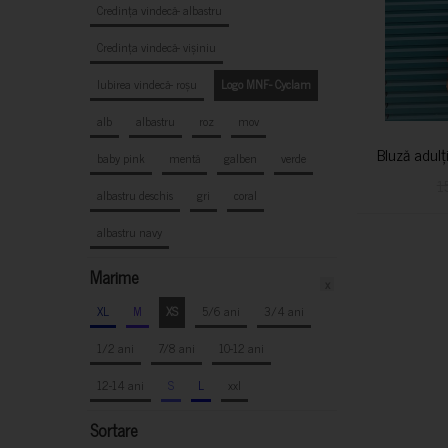
Credința vindecă- albastru
Credința vindecă- vișiniu
Iubirea vindecă- roșu
Logo MNF- Cyclam
alb
albastru
roz
mov
Bluză adulț
baby pink
mentă
galben
verde
1
albastru deschis
gri
coral
albastru navy
Marime
x
XL
M
XS
5/6 ani
3/4 ani
1/2 ani
7/8 ani
10-12 ani
12-14 ani
S
L
xxl
Sortare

● ● ●

- **Action item**: Each line above that has the word "albastru" should be copied.

- **Task output**:
Credința vindecă- albastru
albastru
albastru deschis
albastru navy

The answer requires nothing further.